I went back to Claire and held down my hands, and said, “Easy now, don’t put any weight onto the ankle you’ve hurt until I can get a look at it.”

“Um, okay.” She took my hands and I pulled her up easily onto her one good foot. She let out a little surprised yip and said, “Wow! Okay, you’re pretty strong.”

I gave a nod and said, “Yup, and I’m going to pick you up.”

“What? Oh!”

Too late. I’d already lifted her easily, one arm behind her back, the other beneath her knees, and I swear her thick, stylish wool coat and the sweater dress she wore beneath it weighed almost as much as her. I stepped off the dock and down into my boat while she clung to me, her arms around my neck.  I murmured, “Okay, tough part is over, I’m going to put you down. Remember, no weight on that ankle until I can get a look at it.”

“Okay,” she said, breathy, and I carefully set her down. She hopped on one foot, using me to find her balance for a moment and let go once she had it.

“Oh, shit, my purse,” she said.

“I’ll get it, go on down below deck and sit. I’ll be right down to look at that ankle and take care of that hand.”

“Um, okay. Thank you.”

“No problem, it’s what I do.”

Claire

“Talk to me,” he murmured. “What is it?”

“I don’t know if I missed my first rehearsal since coming here or not,” I said.

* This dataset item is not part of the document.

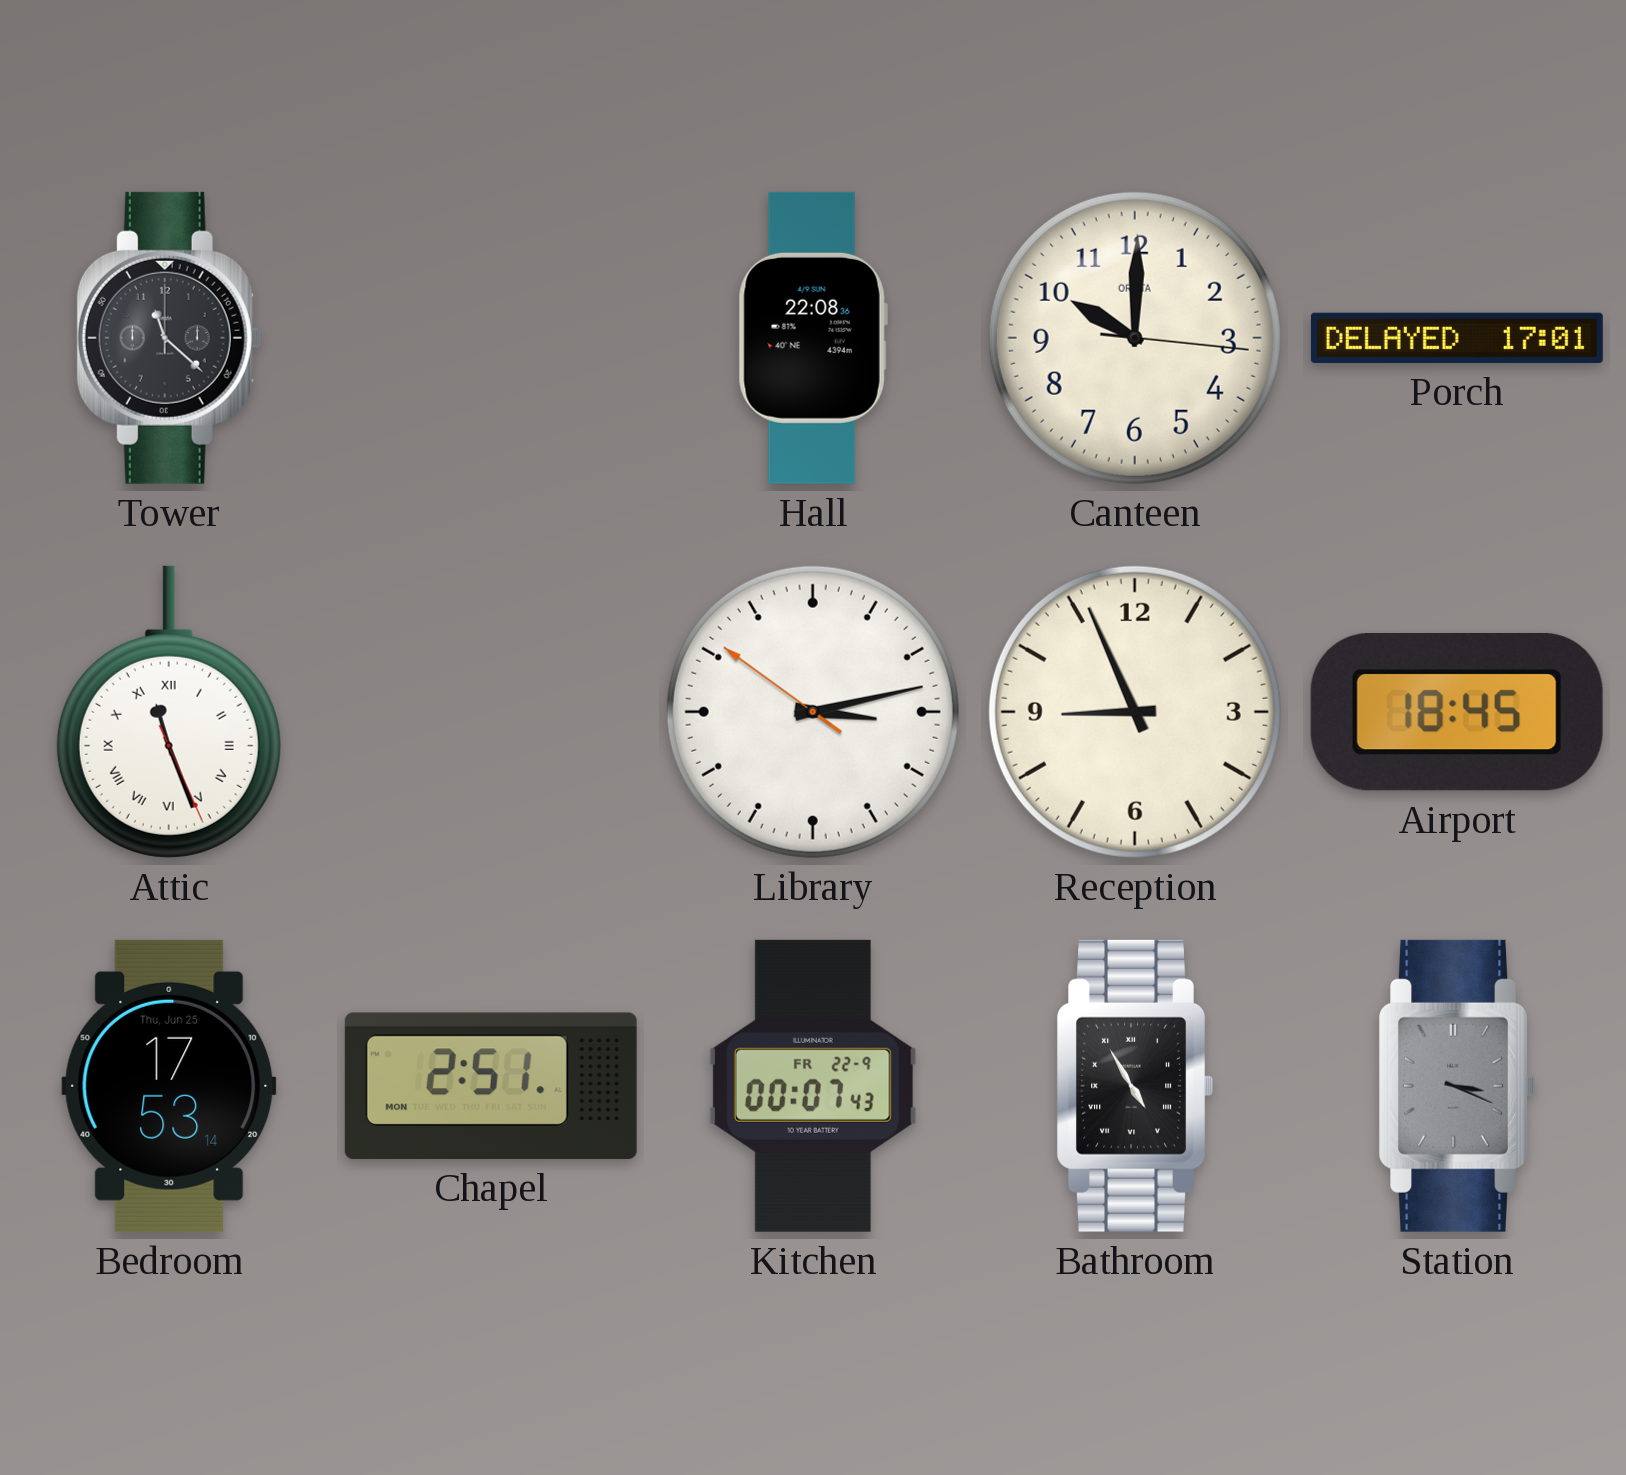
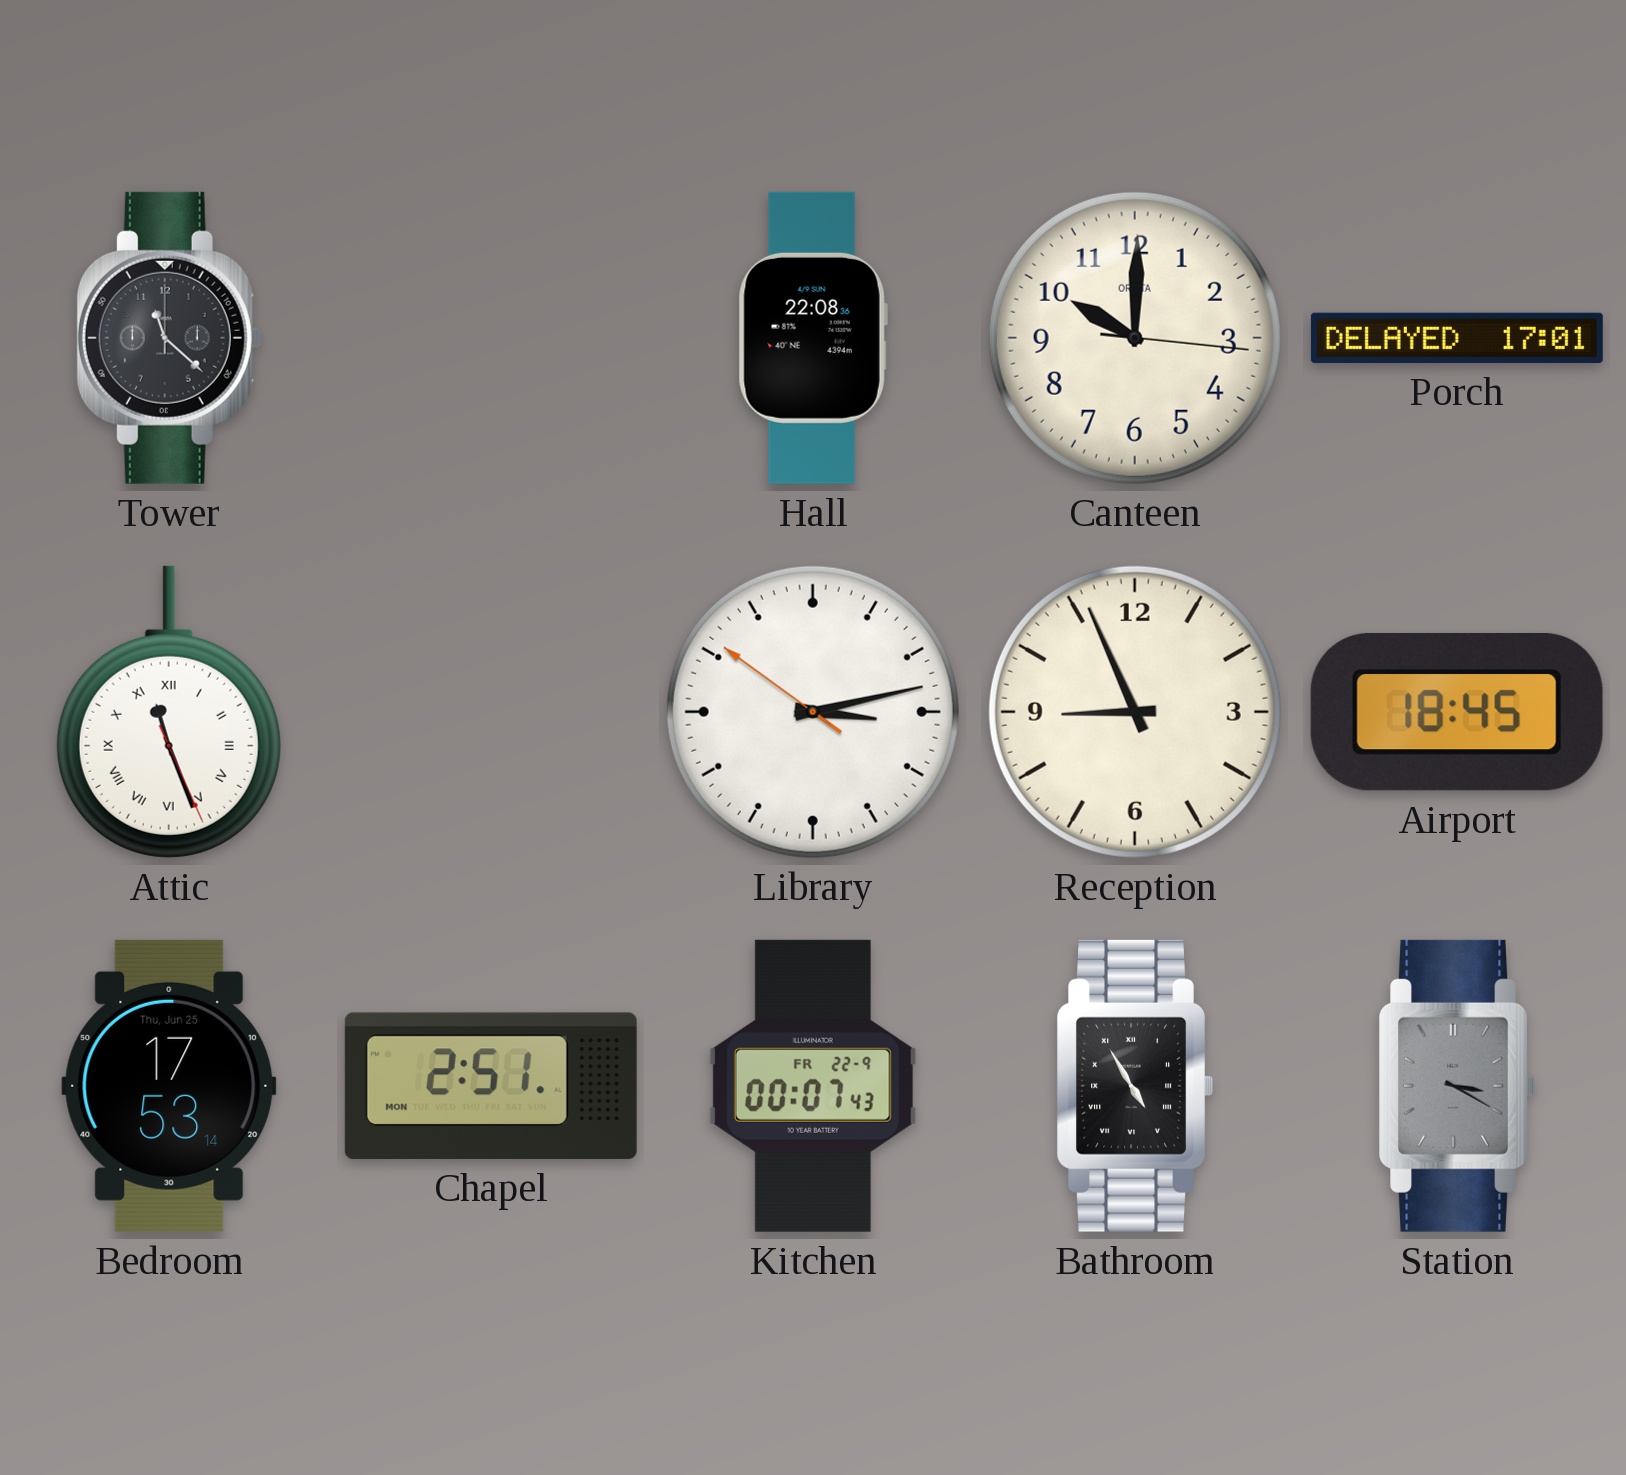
Station: 3:19 -> 3:20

“What was the date?” he asked.

“The twenty-first.”

“That’s tomorrow.”

I breathed a sigh of mixed relief and dismay and covered my face with my hands, pressing my fingertips into my eyes.

He sniffed and I lowered my hands back into the water and looked up at him. He smiled down at me and I could tell that he somehow knew, that why I’d tried what I did had to do with the Circus, but it didn’t, really. It had to do with the director more than anything.

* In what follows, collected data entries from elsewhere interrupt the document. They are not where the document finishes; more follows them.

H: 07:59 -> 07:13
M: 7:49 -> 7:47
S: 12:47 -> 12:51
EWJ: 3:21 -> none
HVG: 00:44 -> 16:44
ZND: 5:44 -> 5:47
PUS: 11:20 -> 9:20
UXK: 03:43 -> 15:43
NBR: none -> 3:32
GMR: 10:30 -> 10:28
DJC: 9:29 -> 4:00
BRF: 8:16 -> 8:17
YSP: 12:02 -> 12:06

I still wasn’t ready to talk about it yet. I loved the Night Circus, I loved my family of performers and I loved performing. No, I lived for performing, and the mere thought that I might have fucked that up had been filling me with a tense anxiety and dread. Especially after Carter…

“I’ve made a mess out of everything,” I said softly, and Angel shook his head.

“Not here,” he said. “Not with me.”

I smiled faintly; it was something to cling to. I couldn’t deny that.

“How long does rehearsal take, and what time do you have to be there?” he asked.

“It takes as long as it takes for Milo to be happy with it, and it’s the Night Circus, so usually we start in the afternoon.”

“I have a shift tomorrow,” he said, hesitantly.

“It’s fine. I can have a car pick me up and take me, and bring me back here.”

“It’s a sixteen hour shift for me tomorrow. I’m pulling a double.”

“When to when?”

“Gotta be at the house at eight in the morning…”

“House?” I asked before he could finish.

“Firehouse. Indigo City runs on kind of a hybrid system. If it’s quiet and there aren’t a bunch of calls, we hang around the firehouse with the hose boys until we get something. It conserves fuel.” I laughed at ‘hose boys’ and he smiled. “I love that laugh,” he said and I couldn’t help but smile, too.

“What time will you be home, then?” I asked and the word ‘home’ felt foreign but nice on my tongue.

“Probably around midnight.”

“Make you a deal,” I said softly.

“What’s that?” he asked.

“First one home makes dinner.”

“That’s fair enough.”

He leaned way over and I met him part-way. We kissed and he kept his hands to himself, even though I ached for him to touch me. I felt like I was dying to feel something pleasant, and the feel of being wrapped in Angel’s arms was really high up there when it came to pleasant things to feel.